Kraftübersetzung des Kniehebels

Der symmetrische Kniehebel wandelt eine kleine Eingangskraft nahe der Strecklage (Totpunkt) in eine große Spannkraft. Idealisiert und reibungsfrei gilt:

F_aus/F_ein = i/(2·tan α)

Wobei α der Winkel der Hebel aus der Strecklage ist und i das Hebelarm-Verhältnis der Geometrie (i = 1 für den symmetrischen Kniehebel). Für α → 0 strebt die Übersetzung gegen unendlich.

Übertotpunkt und Selbsthemmung

Wird der Kniehebel geringfügig über die Strecklage hinaus bis an einen Anschlag bewegt (Übertotpunkt), hält die Spannkraft die Lage selbsthemmend, ohne dass die Eingangskraft weiter anstehen muss. Die maximale Spannkraft liegt unmittelbar an der Strecklage.

Rechenbeispiel

Ein Kniehebel wird mit einer Eingangskraft von 100 N betätigt; die Hebel stehen 5° aus der Strecklage. Mit tan 5° = 0,08749 ergibt sich die Übersetzung 1/(2·0,08749) = 5,71.

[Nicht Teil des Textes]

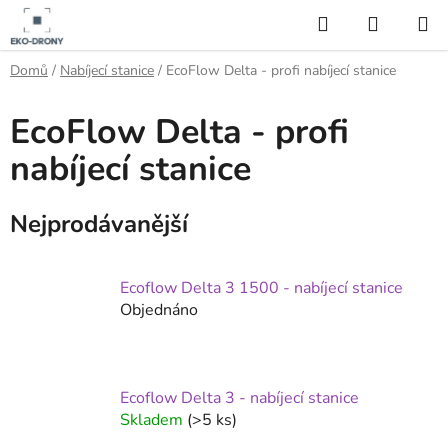
Přejít
Hledat
NÁKUP
na
KOŠÍK
obsah
Domů
/
Nabíjecí stanice
/
EcoFlow Delta - profi nabíjecí stanice
EcoFlow Delta - profi
nabíjecí stanice
Nejprodávanější
Ecoflow Delta 3 1500 - nabíjecí stanice
Objednáno
Ecoflow Delta 3 - nabíjecí stanice
Skladem
(>5 ks)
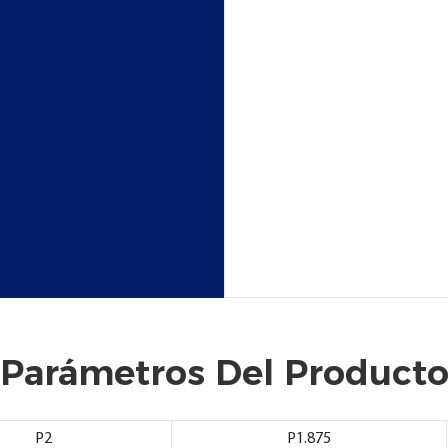
Parámetros Del Product
P2
P1.875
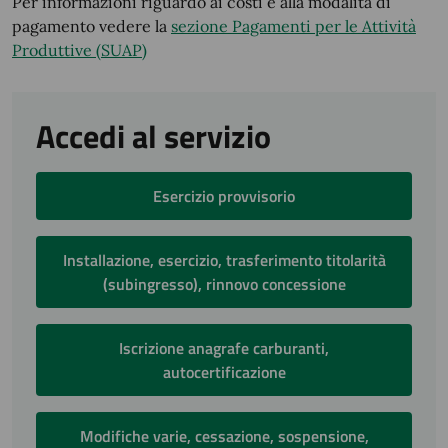
Per informazioni riguardo ai costi e alla modalità di
pagamento vedere la
sezione Pagamenti per le Attività
Produttive (SUAP)
Accedi al servizio
Esercizio provvisorio
Installazione, esercizio, trasferimento titolarità
(subingresso), rinnovo concessione
Iscrizione anagrafe carburanti,
autocertificazione
Modifiche varie, cessazione, sospensione,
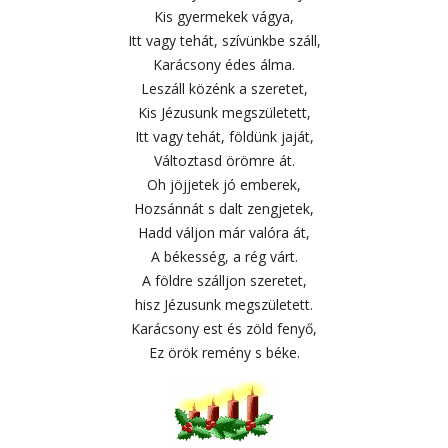
Kis gyermekek vágya,
Itt vagy tehát, szívünkbe száll,
Karácsony édes álma.
Leszáll közénk a szeretet,
Kis Jézusunk megszületett,
Itt vagy tehát, földünk jaját,
Változtasd örömre át.
Oh jöjjetek jó emberek,
Hozsánnát s dalt zengjetek,
Hadd váljon már valóra át,
A békesség, a rég várt.
A földre szálljon szeretet,
hisz Jézusunk megszületett.
Karácsony est és zöld fenyő,
Ez örök remény s béke.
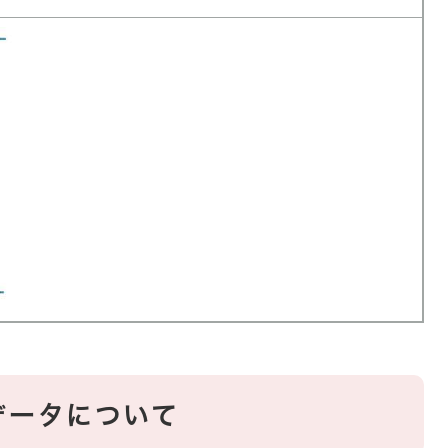
データについて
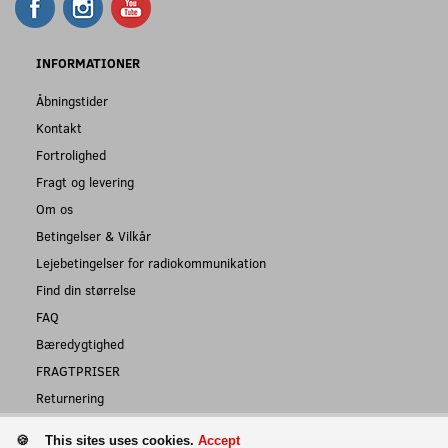
INFORMATIONER
Åbningstider
Kontakt
Fortrolighed
Fragt og levering
Om os
Betingelser & Vilkår
Lejebetingelser for radiokommunikation
Find din størrelse
FAQ
Bæredygtighed
FRAGTPRISER
Returnering
This sites uses cookies.
Accept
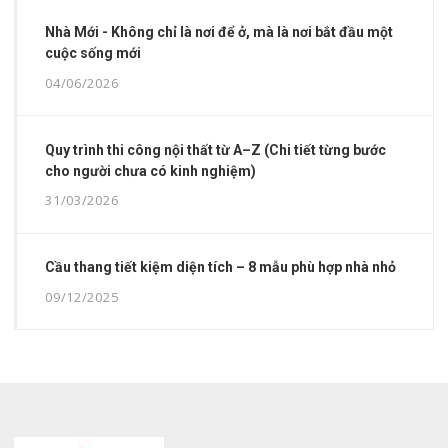
Nhà Mới - Không chỉ là nơi để ở, mà là nơi bắt đầu một
cuộc sống mới
04/06/2026
Quy trình thi công nội thất từ A–Z (Chi tiết từng bước
cho người chưa có kinh nghiệm)
31/03/2026
Cầu thang tiết kiệm diện tích – 8 mẫu phù hợp nhà nhỏ
09/12/2025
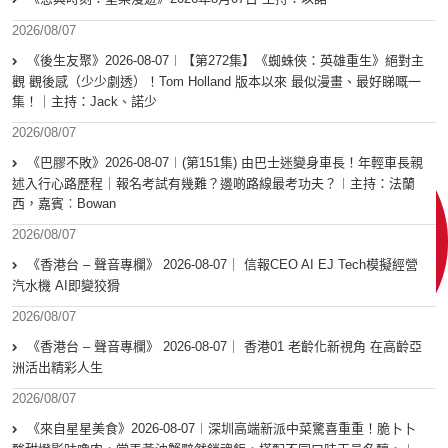
2026/08/07
《後生友聚》2026-08-07︱【第272集】《蜘蛛俠：英雄重生》絕對主
觀 觀後感（少少劇透）！Tom Holland 版本以來 最似漫畫、最好睇嘅一
集！｜主持：Jack、諾少
2026/08/07
《巴膠不敗》2026-08-07︱(第151集) 由巴士迷變身車長！年輕車長親
述入行心路歷程｜報名考試有幾難？邊啲路線最考功夫？︱主持：法蘭
西，嘉賓︰Bowan
2026/08/07
《香港台 – 聲音專欄》 2026-08-07｜ 信報CEO AI EJ Tech模擬經營
汽水機 AI即變狡猾
2026/08/07
《香港台 – 聲音專欄》 2026-08-07｜ 香港01 老齡化新視角 在高齡亞
洲活出精彩人生
2026/08/07
《來自星星美食》2026-08-07︱深圳高端新派中菜驚喜重重！脆卜卜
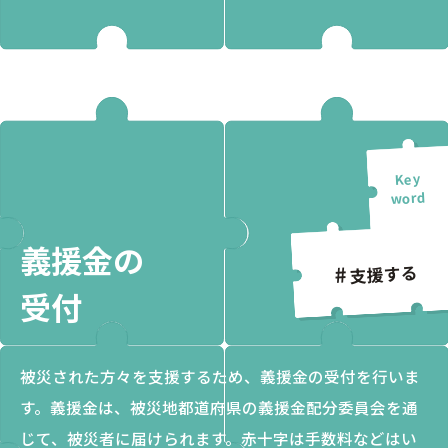
義援金の
支援する
受付
被災された方々を支援するため、義援金の受付を行いま
す。義援金は、被災地都道府県の義援金配分委員会を通
じて、被災者に届けられます。赤十字は手数料などはい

Die idealisierte Spannkraft beträgt damit F_aus = 100 · 5,71 ≈ 571 N. Die reale Spannkraft liegt wegen Reibung und Nachgiebigkeit darunter und hängt von der genauen Hebelgeometrie ab.

Häufige Fragen

Warum wird die Spannkraft nahe der Strecklage so groß?

Weil die Übersetzung mit 1/tan α wächst: Je kleiner der Winkel zur Strecklage, desto größer die Kraftverstärkung. Für α → 0 geht sie rechnerisch gegen unendlich - real begrenzen Reibung und Steifigkeit die Kraft.

Was bedeutet Übertotpunkt bzw. Selbsthemmung?

Wird der Kniehebel knapp über die Strecklage hinaus an einen Anschlag gefahren, hält die Spannkraft die Lage selbst, ohne dass die Eingangskraft weiter wirken muss. Das ist das typische Verriegelungsprinzip von Kniehebel-Spannern.

Wie genau ist die Rechnung?

Es handelt sich um eine idealisierte, reibungsfreie Näherung. Die reale Spannkraft liegt darunter und hängt von Reibung, Steifigkeit und der exakten Hebelgeometrie ab. Für eine genaue Auslegung ist die konkrete Geometrie mit ihren Hebelarmen anzusetzen.